Lord when did we see you — Grace and the Boston Marathon

Then the King will say to those on His right hand, ‘Come, you blessed of My Father, inherit the kingdom prepared for you from the foundation of the world: for I was hungry and you gave Me food; I was thirsty and you gave Me drink; I was a stranger and you took Me in; I was naked and you clothed Me; I was sick and you visited Me; I was in prison and you came to Me.’

“Then the righteous will answer Him, saying, ‘Lord, when did we see You hungry and feed You, or thirsty and give You drink? When did we see You a stranger and take You in, or naked and clothe You? Or when did we see You sick, or in prison, and come to You?’ And the King will answer and say to them, ‘Assuredly, I say to you, inasmuch as you did it to one of the least of these My brethren, you did it to Me.’

After an event such as the terrorism bombing of the Boston Marathon a couple of days ago, it is sometimes hard to see where the Lord is or to see God’s grace. And then the stories begin to come out, the pictures are seen, the videos are played, and you begin to catch glimpses that speak to how God’s love was often expressed even in the midst of the event.

Two bombs went off. Yes, many people listened to the police and ran. But, many people actually ran to the site of the explosion and began to help. And the stories that have begun to come out are amazing. Various TV stations have aired video after video of people helping people.

The most iconic photo so far is the one of the long-haired man in the cowboy hat helping the man who lost both of his legs as he takes him to treatment. A native of Costa Rica who immigrated to the USA as an adult, his son was killed several years ago in Iraq. He admits that he went bananas at the news and his recovery has been very difficult. Yet, he not only recovered, but when the test came, he withstood the test, stayed fully self-controlled and became a hero just like his son.

Then there was the looks-like-a-teenager girl struggling to carry a wounded adult woman out of a possible danger zone. She did not run. She grew up all too suddenly, and she behaved like a heroine. Incredibly, a professional football player came to her aid and carried the woman. So the second picture is the teenager and the professional football player, side by side, caring for the wounded woman. He is huge; she is tiny. But, they are bound by their caring concern for the stranger, for their neighbor.

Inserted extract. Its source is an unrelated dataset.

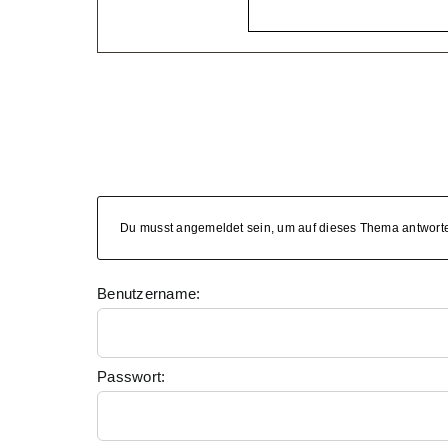
Du musst angemeldet sein, um auf dieses Thema antwort
Benutzername:
Passwort:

There are too many stories to recount. Over and over, photograph after photograph, person after person, eschewing all danger they ran toward the kill zone with only the thought to help out the strangers, the neighbors, that they could see lying around. Finally, there are the marathon runners who had not finished and who were held back. So many of them turned and ran toward the hospitals to donate blood that the American Red Cross finally had to begin turning donors down because they did not even have enough people available to collect the units of blood that were being offered.

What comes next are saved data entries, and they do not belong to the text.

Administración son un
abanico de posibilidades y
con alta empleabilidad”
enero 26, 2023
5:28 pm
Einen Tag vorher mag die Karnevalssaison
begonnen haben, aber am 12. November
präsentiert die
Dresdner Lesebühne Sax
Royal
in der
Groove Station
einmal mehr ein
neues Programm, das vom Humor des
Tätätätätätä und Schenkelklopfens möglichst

“When did we see you,” ask the saints. When “you did it to one of the least of these My brethren, you did it to Me.” We did see God’s grace present at the Boston Marathon. We saw it present in those who courageously stayed, those who reached out to help others. We saw it in those who served others and in doing so served Our Lord Jesus Christ himself. May Our Lord richly bless those who reached out, especially on the Last Day when they come before the Lord’s throne.

Comments

  1. Headless Unicorn Guy says

    The most iconic photo so far is the one of the long-haired man in the cowboy hat helping the man who lost both of his legs as he takes him to treatment.

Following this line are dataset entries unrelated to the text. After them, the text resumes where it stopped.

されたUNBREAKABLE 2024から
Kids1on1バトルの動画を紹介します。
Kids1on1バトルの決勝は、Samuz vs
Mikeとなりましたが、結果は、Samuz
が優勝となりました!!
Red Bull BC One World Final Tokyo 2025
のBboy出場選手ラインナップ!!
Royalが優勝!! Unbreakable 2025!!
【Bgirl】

    Here’s the real kicker: The man who lost both his legs survived and was the guy who actually IDed the bomber. He saw the guy drop off & place the bomb a couple minutes before the bang, and was able to communicate it to the cops from the ICU. (At which point, the cops were able to trace the two from footage of the finish line.)

    Also, normal rule-of-thumb for fragmentation munitions is one dead for every four wounded. This means there should have been 20-30 dead from the bombs. Only three dead at last count with over 140 wounded (especially with so many serious to disfiguring wounds) is almost unheard of. Two factors reducing the death toll were the bombs were semi-directional, blasting most of the frags (which do the damage) horizontally from sidewalk level; lots of legs blown off, but few of the penetrating multi-organ torso or head hits which kill immediately. And there was a LOT of medical aid available within seconds from the medical teams at the finish line. Normally, the guy whose legs were blown off would have probably bled out and died before medical aid could get to him. But he got aid almost immediately, survived, and IDed the bombers.